In the case of a bioterrorist attack--or even a hoax--the Federal
Bureau of Investigation will take immediate control of the situation and
coordinate the local response. It is important to emphasize that local
public health agencies are not seeking to duplicate the crisis
management function of the FBI or
the post-incident management function of the Federal Emergency
Management Agency, which would include treatment of infected individuals
and provision of shelter and other services for the affected population.
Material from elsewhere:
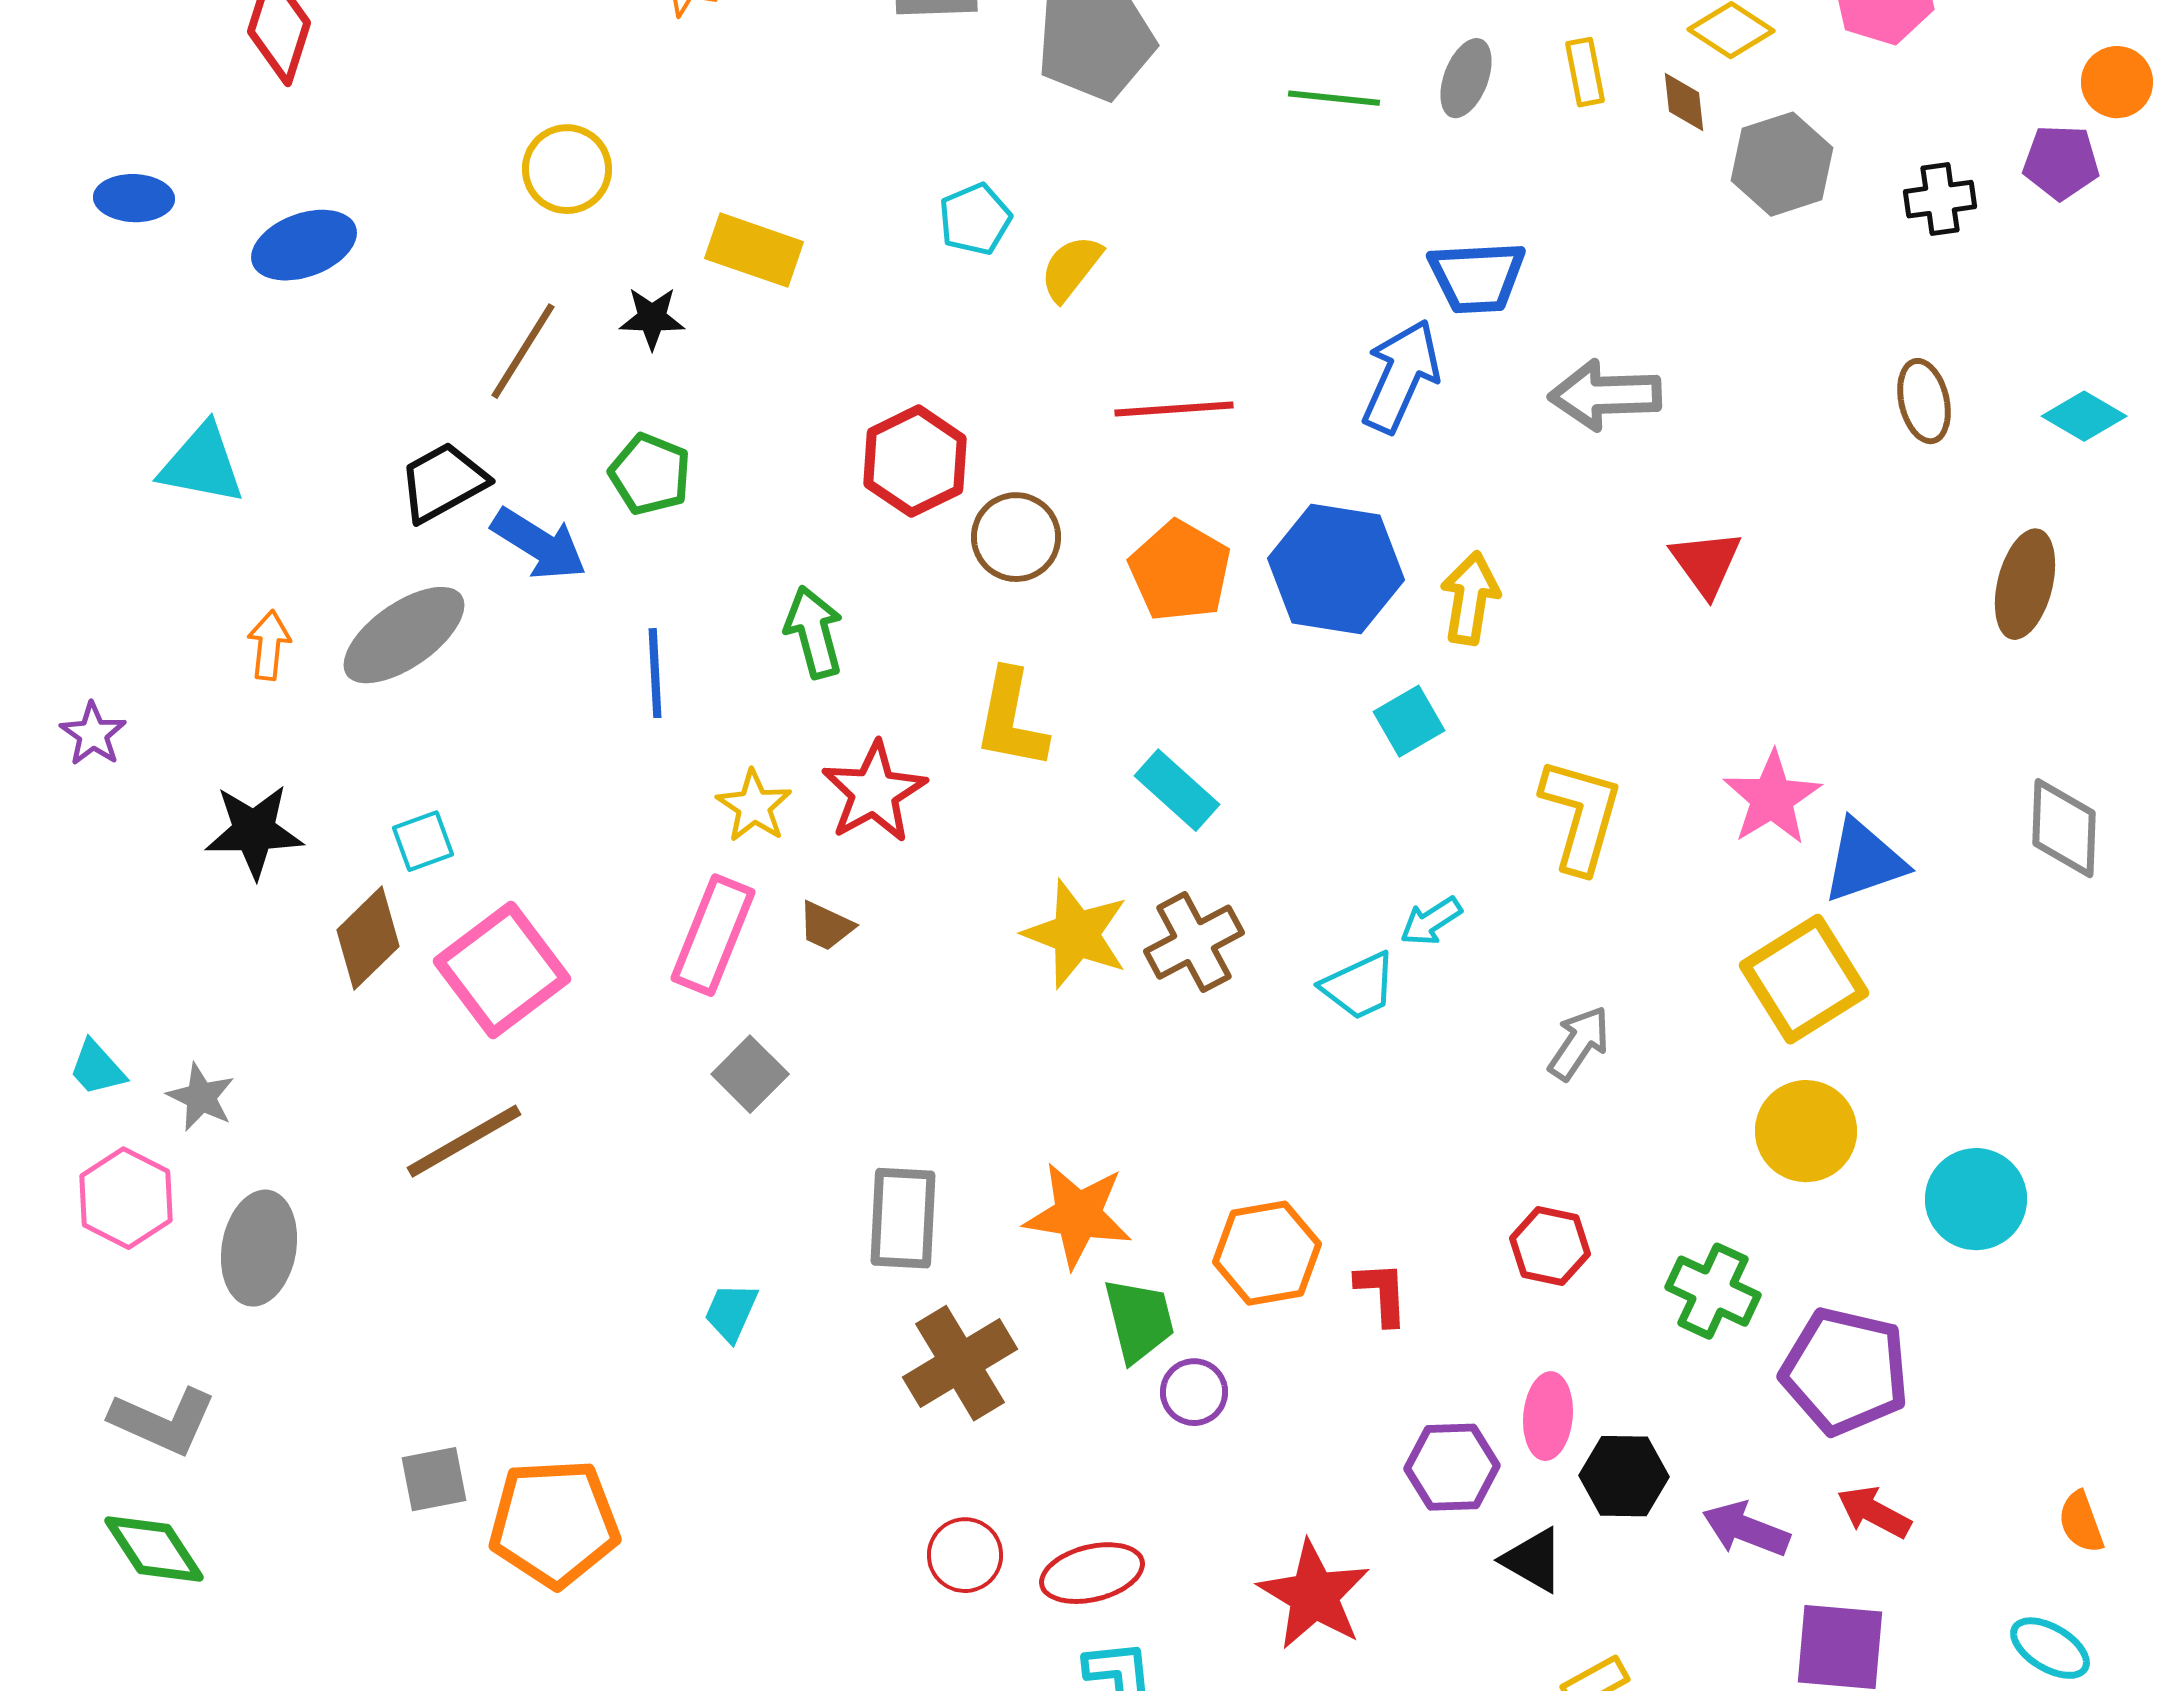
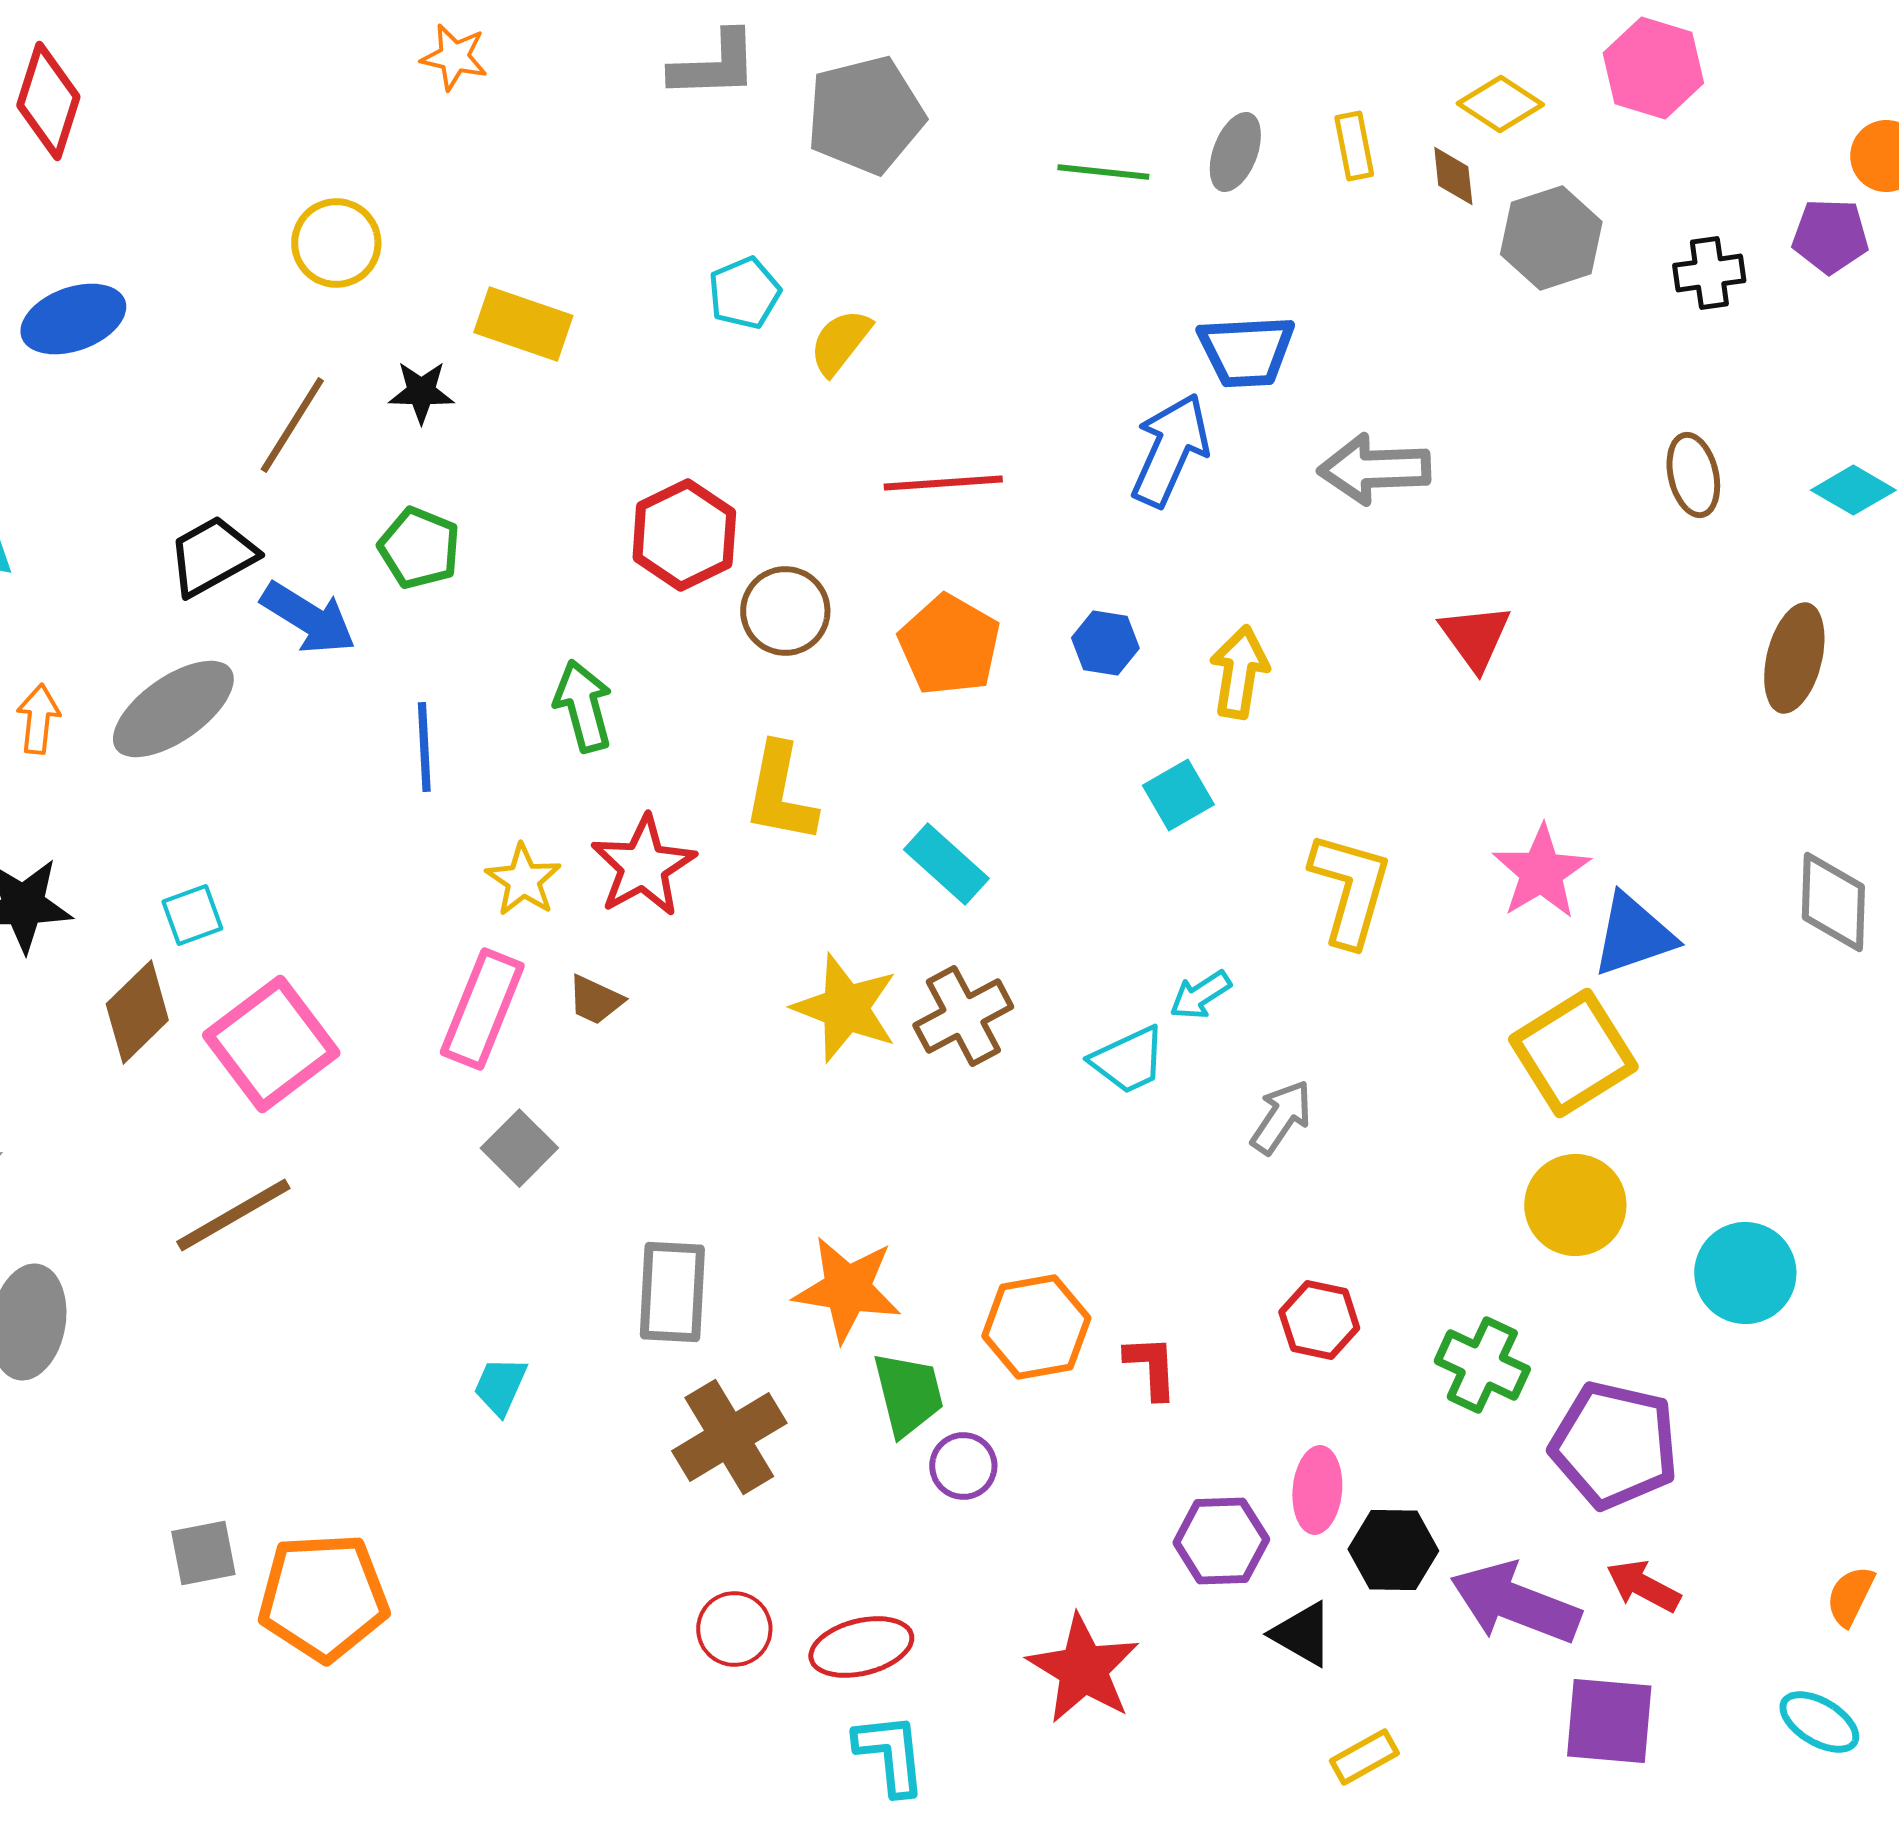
blue hexagon: (1336, 569) -> (1105, 643), size x0.5
gray arrow: (1579, 1043) -> (1281, 1117), moved
orange semicircle: (2081, 1522) -> (1850, 1596), turned 46
purple arrow: (1746, 1529) -> (1515, 1603), size x1.5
Instead, local public health agencies want to contribute to a
coordinated and effective local response that will benefit and protect
the health of their communities during and after the event. Therefore,
local public health officials need to coordinate with the FBI and other
law enforcement agencies in advance to understand the responsibilities
of various partners. At the federal level, NACCHO has a role to play in
making the needs and contributions of local public health known to the
FBI and other emergency management agencies, and in developing clear
lines of communication.
LOCAL PUBLIC HEALTH AGENCY NEEDS
NACCHO's survey of local public health agencies' preparedness
Capacity(10) makes clear that disaster preparedness activities at the
city and county level vary tremendously nationwide. Several local public
health departments, typically those in large urban centers such as New
York City or Kansas City, have well-developed response plans that serve
as modes for communities across the country(10) These plans have taken
an 'all-hazards' ('dual-use') approach, meaning that the plan can be
used for responding to either bioterrorism attacks or other public
health emergencies. Working with
CDC, NACCHO is tracking the progress of three Centers for Public Health
Preparedness (DeKalb County Board of Health, Georgia; Denver Health,
Colorado; Rochester-Monroe County Health Department, New York) that were
funded to develop their bioterrorism and emergency response
infrastructure and share the lessons learned in their preparedness
planning with other local public health agencies.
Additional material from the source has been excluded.